One graphic example of what happens to spares that sit on the shelf happened to one of our customers. Recently, they got rid of the last of a fleet of jets they had been using since 1973. This year, they sold the spares inventory they had been using for that aircraft and realized about $2.5 million from the sale. This sounds good, until you realize those spares were on the books for $13 million. In short, this cost element, which runs from 3 to 9 percent of the value of the inventory per year, is very real, even if you take good care of the inventory.

• Cost of money; 8 to 20 percent per year.
Each time spare parts are bought, they cost money. If the spare part is put on the aircraft, or resold to a customer, it helps the organization earn revenues and profits. Thus, the cost of the spare part is easy to justify. On the other hand, if the spare is put on the shelf, it earns no revenues or profits and, until the part is put on an aircraft or resold, ties up the money used to acquire it. This money either comes from earnings or it is borrowed. In either case, there is a cost associated with it. If the money is borrowed, the cost can be as low as 8 percent or as high as 14 percent per year. If the money comes out of earnings, the effective cost can be as high as 20 percent — if the money used to buy the part that sits in inventory was used instead to buy revenue producing equipment, it could earn a return of 20 percent or higher. Recall the example of the organization that sold the $13 million of surplus spares from their inventory for $2.5 million. Another way to look at this is that they lost over $10 million — money that could have been used to buy more aircraft to generate profits.

Adding all these expenses together shows that the annual cost of carrying inventory is 16 to 42 percent of the value of the inventory per year. For most organizations, the average is about 25 percent per year.
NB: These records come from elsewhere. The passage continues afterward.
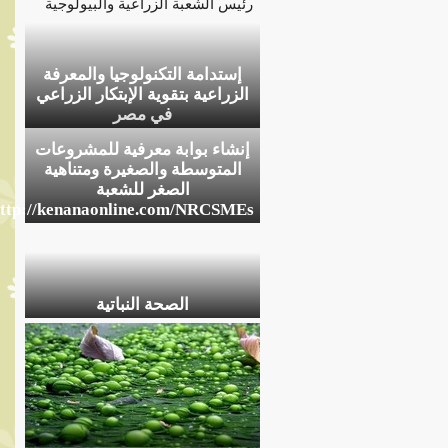
رئيس الشعبة الزراعية والبيولوجية
إستدامة التكنولوجيا والمعرفة
الزراعية بتقوية الإبتكار الزراعي
في مصر
إنشاء بوابة معرفية للمشروعات
المتوسطة والصغيرة ومتناهية
الصغر للشعبة
http://kenanaonline.com/NRCSMEs
الصحة النباتية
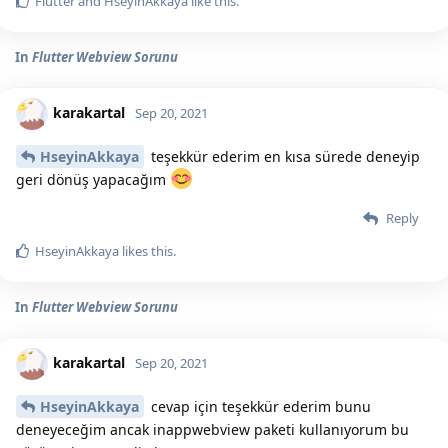
Flutter
and
HseyinAkkaya
like this.
In
Flutter Webview Sorunu
karakartal
Sep 20, 2021
HseyinAkkaya
teşekkür ederim en kısa sürede deneyip
geri dönüş yapacağım
Reply
HseyinAkkaya
likes this.
In
Flutter Webview Sorunu
karakartal
Sep 20, 2021
HseyinAkkaya
cevap için teşekkür ederim bunu
deneyeceğim ancak inappwebview paketi kullanıyorum bu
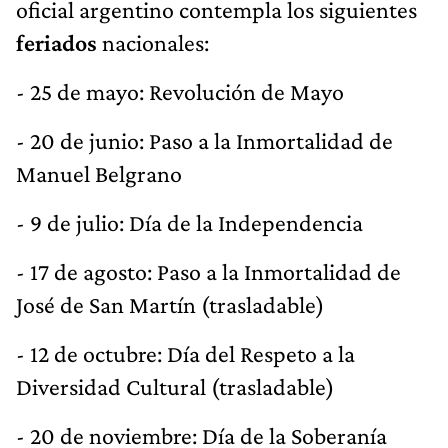
oficial argentino contempla los siguientes
feriados
nacionales:
- 25 de mayo: Revolución de Mayo
- 20 de junio: Paso a la Inmortalidad de
Manuel Belgrano
- 9 de julio: Día de la Independencia
- 17 de agosto: Paso a la Inmortalidad de
José de San Martín (trasladable)
- 12 de octubre: Día del Respeto a la
Diversidad Cultural (trasladable)
- 20 de noviembre: Día de la Soberanía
In other words, for every $100,000 of spares inventory on the shelf, the annual costs are about $25,000.

A survey we did earlier this year for the Helicopter Association International showed that the average operator carried about $275,000 of inventory for each helicopter in their fleet. The implied carrying cost is $68,750 per year, which equals the typical profit per helicopter per year. Put another way, eliminating a substantial part of the inventory, would allow these operators to increase their profits significantly.
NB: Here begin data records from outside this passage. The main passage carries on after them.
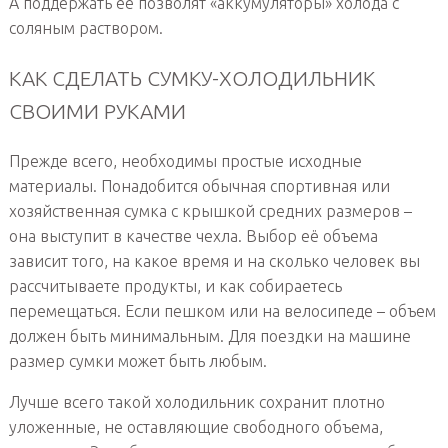
А поддержать её позволят «аккумуляторы» холода с
соляным раствором.
КАК СДЕЛАТЬ СУМКУ-ХОЛОДИЛЬНИК
СВОИМИ РУКАМИ
Прежде всего, необходимы простые исходные
материалы. Понадобится обычная спортивная или
хозяйственная сумка с крышкой средних размеров –
она выступит в качестве чехла. Выбор её объема
зависит того, на какое время и на сколько человек вы
рассчитываете продукты, и как собираетесь
перемещаться. Если пешком или на велосипеде – объем
должен быть минимальным. Для поездки на машине
размер сумки может быть любым.
Лучше всего такой холодильник сохранит плотно
уложенные, не оставляющие свободного объема,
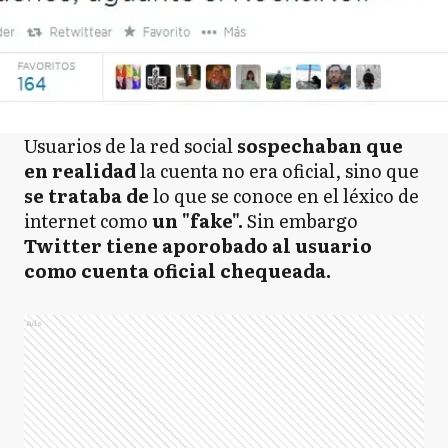
Usuarios de la red social
sospechaban que
en realidad
la cuenta no era oficial, sino que
se trataba de
lo que se conoce en el léxico de
internet como
un "fake".
Sin embargo
Twitter tiene aporobado al usuario
como cuenta oficial chequeada.
Ads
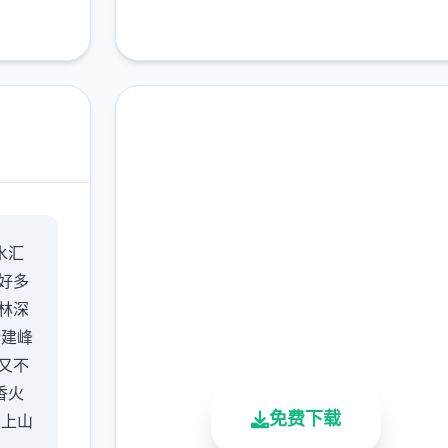
汉化版下载 侠女逍遥录
水汇
完整版游戏，免费体验
好多
林深
2.3M+
4.9/5
900K+
所建峰
总下载量
用户评分
活跃用户
又不
香火
免费下载
臣上山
Another interesting item that came out of the survey was that for the average operator, the ratio of value of inventory to annual revenues was 20 percent. However, this percentage varied from 1 percent to over 65 percent. Just like the example of the two corporate operators at the beginning of this article, this suggests there is lots of room for decreasing the value of your inventory without impacting the quality of the maintenance, availability or reliability of the aircraft.

What are some of the ways to decrease inventory, or prevent it from building up in the first place? First, start tracking actual usage very carefully. This will show what is actually being used. You will find that about 10 to 20 percent of the line items in your inventory account for 80 to 90 percent of the activity. Those are the ones you want for your inventory. The others you probably don't. Second, find out who has the parts, what are their lead times and how fast can they get a part to you if you really need it. Remember, overnight, counter-to-counter, and exchange charges are probably a heck of a lot less than that 25 percent annual carrying cost, particularly for a part that is not used frequently. Third, analyze various maintenance tasks to determine how long you have from the time the need is identified till the time the part is actually required for installation. This will tell you how long you have to get the part from whoever has it, or whether you really need it in inventory. And lastly, strongly resist the urge to order two of any parts when only one is needed to fix the problem.

In the words of a friend of mine, a very successful corporate operator, "If we don't use a part within 120 days, I don't want it in our inventory." Wise words that will help you avoid a major cash and profit drain.